-- INPUT MATERIAL follows --

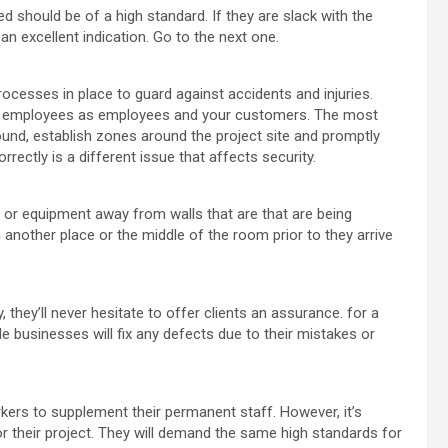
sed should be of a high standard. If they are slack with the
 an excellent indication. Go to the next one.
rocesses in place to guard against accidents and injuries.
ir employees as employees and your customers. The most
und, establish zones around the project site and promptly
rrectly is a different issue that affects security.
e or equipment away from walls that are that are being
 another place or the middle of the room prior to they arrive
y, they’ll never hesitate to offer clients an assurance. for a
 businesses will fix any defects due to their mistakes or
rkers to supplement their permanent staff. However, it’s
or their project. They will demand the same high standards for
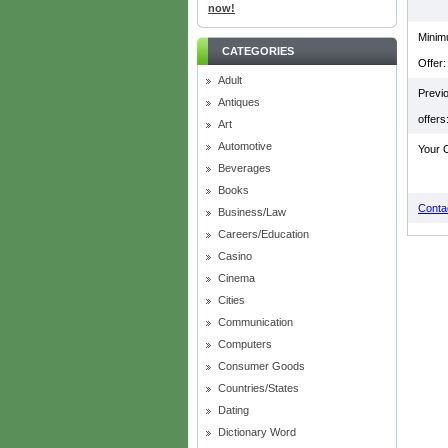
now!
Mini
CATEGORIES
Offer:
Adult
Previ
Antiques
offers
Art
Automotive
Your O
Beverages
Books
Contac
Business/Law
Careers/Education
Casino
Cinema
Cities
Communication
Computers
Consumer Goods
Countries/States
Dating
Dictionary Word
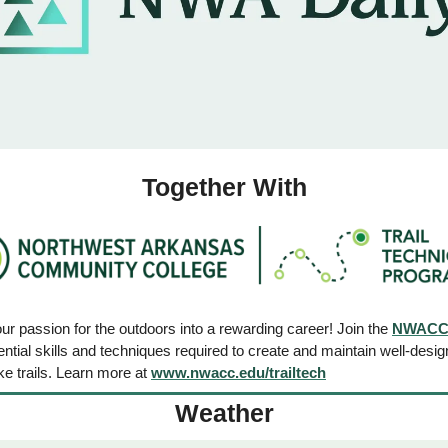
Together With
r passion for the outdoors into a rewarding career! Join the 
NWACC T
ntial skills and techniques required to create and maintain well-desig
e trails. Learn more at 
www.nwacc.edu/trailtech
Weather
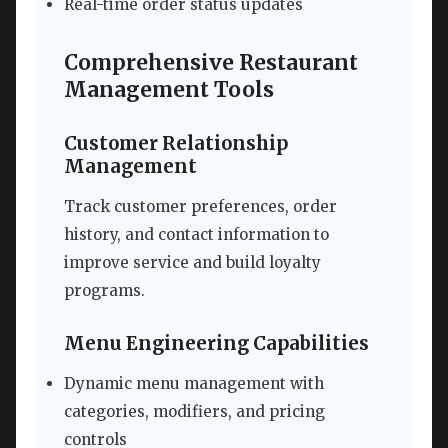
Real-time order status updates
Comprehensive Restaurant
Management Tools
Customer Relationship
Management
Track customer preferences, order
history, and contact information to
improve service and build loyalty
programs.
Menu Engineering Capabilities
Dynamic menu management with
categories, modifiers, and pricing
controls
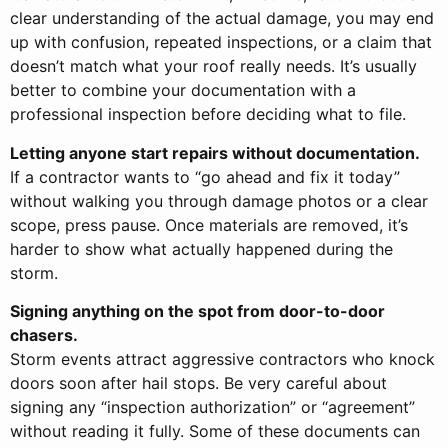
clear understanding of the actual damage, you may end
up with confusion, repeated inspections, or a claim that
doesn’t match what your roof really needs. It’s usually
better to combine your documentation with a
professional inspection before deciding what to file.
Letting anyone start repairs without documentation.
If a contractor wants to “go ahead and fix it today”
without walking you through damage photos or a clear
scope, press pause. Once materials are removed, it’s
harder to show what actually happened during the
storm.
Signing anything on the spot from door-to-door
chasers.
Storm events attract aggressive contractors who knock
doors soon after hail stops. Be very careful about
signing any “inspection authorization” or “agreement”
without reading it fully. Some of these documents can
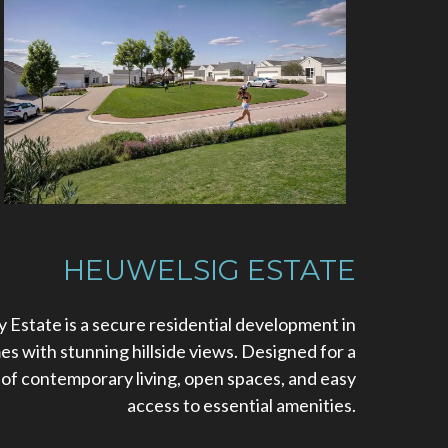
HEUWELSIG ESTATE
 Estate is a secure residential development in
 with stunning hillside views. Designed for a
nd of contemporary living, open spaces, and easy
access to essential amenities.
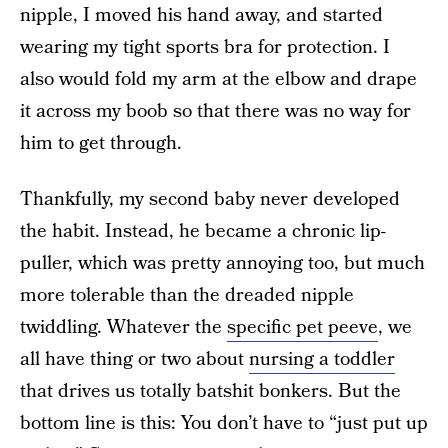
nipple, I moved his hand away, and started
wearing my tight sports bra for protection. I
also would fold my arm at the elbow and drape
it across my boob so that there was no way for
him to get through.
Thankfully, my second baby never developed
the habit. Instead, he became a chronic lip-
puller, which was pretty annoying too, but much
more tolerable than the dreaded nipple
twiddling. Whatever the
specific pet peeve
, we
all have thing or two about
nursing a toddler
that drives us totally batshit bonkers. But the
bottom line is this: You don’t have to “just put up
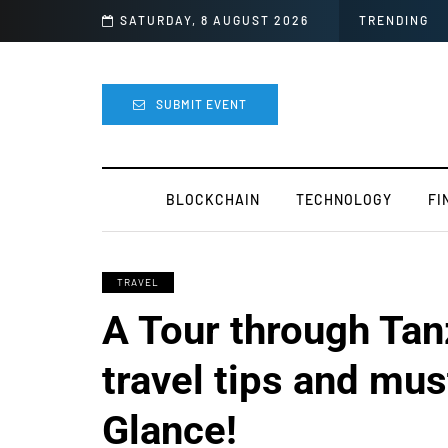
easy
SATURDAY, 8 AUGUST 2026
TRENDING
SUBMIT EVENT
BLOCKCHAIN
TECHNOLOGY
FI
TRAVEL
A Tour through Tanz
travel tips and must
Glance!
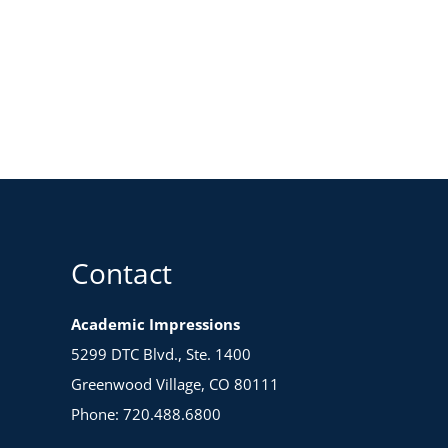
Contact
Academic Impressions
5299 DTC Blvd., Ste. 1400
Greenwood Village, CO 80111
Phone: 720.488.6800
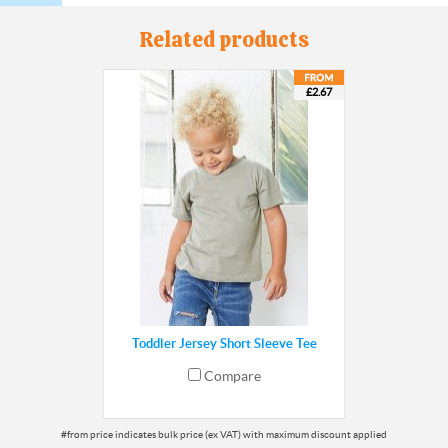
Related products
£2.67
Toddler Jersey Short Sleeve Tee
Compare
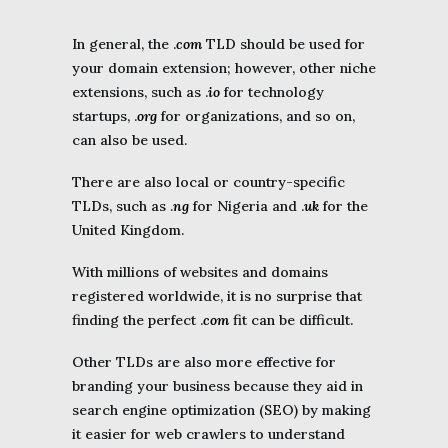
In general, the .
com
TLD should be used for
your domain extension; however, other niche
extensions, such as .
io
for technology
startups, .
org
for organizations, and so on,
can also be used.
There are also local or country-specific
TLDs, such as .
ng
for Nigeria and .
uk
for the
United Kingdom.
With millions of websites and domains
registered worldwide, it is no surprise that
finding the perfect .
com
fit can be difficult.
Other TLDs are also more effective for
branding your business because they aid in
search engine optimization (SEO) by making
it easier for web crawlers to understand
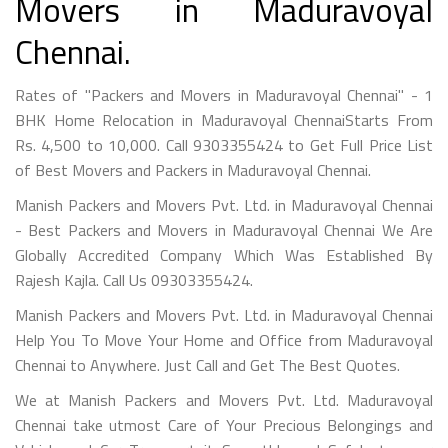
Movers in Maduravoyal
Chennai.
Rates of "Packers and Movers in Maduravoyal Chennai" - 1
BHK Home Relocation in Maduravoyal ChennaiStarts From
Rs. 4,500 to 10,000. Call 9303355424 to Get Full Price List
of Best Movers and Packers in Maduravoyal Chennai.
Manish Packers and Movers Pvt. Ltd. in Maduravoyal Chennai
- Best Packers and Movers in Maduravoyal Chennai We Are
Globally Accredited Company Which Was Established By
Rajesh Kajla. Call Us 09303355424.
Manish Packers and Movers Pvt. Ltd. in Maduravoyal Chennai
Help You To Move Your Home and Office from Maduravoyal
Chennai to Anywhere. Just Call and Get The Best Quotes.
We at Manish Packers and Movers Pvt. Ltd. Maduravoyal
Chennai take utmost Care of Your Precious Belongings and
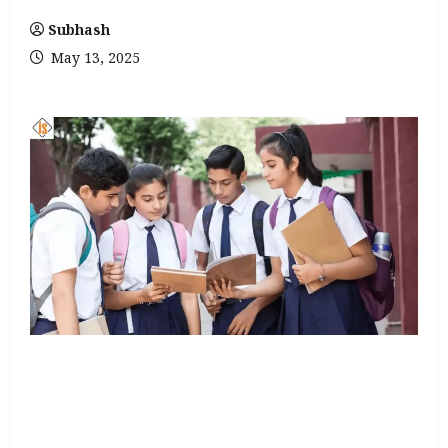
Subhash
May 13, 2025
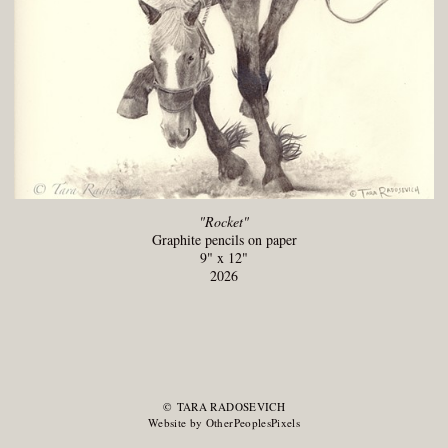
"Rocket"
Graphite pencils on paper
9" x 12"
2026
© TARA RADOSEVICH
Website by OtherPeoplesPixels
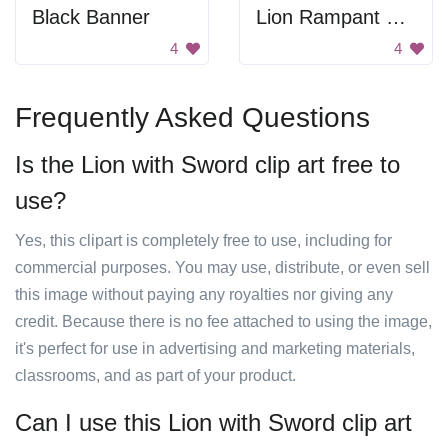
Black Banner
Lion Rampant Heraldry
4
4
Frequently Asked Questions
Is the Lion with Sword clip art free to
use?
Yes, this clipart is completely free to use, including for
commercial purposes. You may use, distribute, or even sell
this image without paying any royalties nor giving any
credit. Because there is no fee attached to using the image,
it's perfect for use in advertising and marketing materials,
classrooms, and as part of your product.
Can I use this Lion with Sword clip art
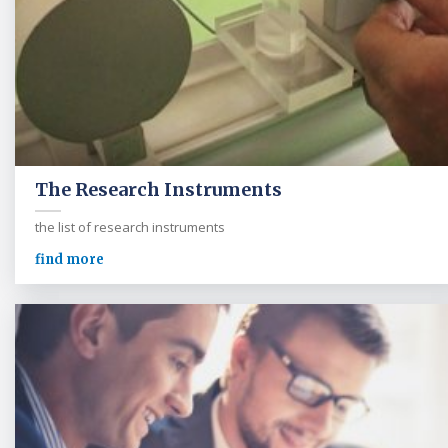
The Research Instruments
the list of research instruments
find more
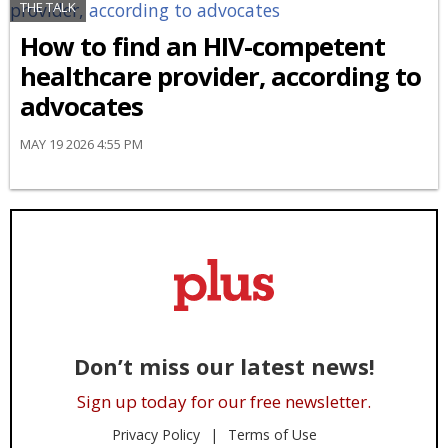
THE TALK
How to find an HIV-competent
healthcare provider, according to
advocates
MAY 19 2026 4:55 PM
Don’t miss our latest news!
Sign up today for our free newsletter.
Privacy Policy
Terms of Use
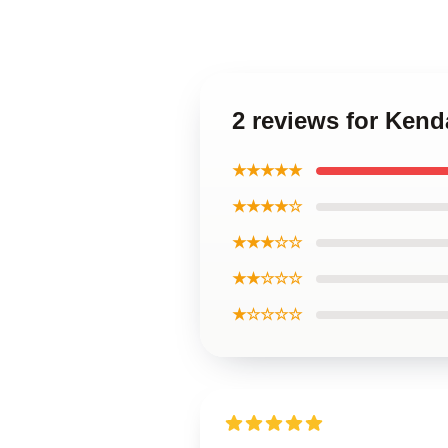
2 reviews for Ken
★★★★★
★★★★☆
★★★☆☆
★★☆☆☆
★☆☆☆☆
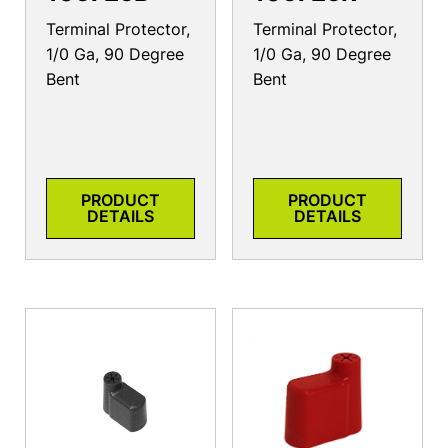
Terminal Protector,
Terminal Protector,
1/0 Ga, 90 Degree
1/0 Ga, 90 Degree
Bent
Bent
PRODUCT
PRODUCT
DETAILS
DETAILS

-- INPUT MATERIAL concluded --

- **REQUIRED ACTION**
The lines to write out are those from the first line of the listing above through the line bearing "categories, modifiers, and pricing", both included, copied exactly with pictures dropped.

- **SOLUTION**
sed should be of a high standard. If they are slack with the
 an excellent indication. Go to the next one.
rocesses in place to guard against accidents and injuries.
ir employees as employees and your customers. The most
und, establish zones around the project site and promptly
rrectly is a different issue that affects security.
e or equipment away from walls that are that are being
 another place or the middle of the room prior to they arrive
y, they’ll never hesitate to offer clients an assurance. for a
 businesses will fix any defects due to their mistakes or
rkers to supplement their permanent staff. However, it’s
or their project. They will demand the same high standards for
now!
Mini
CATEGORIES
Offer:
Adult
Previ
Antiques
offers
Art
Automotive
Your O
Beverages
Books
Contac
Business/Law
Careers/Education
Casino
Cinema
Cities
Communication
Computers
Consumer Goods
Countries/States
Dating
Dictionary Word
Together With
r passion for the outdoors into a rewarding career! Join the 
NWACC T
ntial skills and techniques required to create and maintain well-desig
e trails. Learn more at 
www.nwacc.edu/trailtech
Weather
Real-time order status updates
Comprehensive Restaurant
Management Tools
Customer Relationship
Management
Track customer preferences, order
history, and contact information to
improve service and build loyalty
programs.
Menu Engineering Capabilities
Dynamic menu management with
categories, modifiers, and pricing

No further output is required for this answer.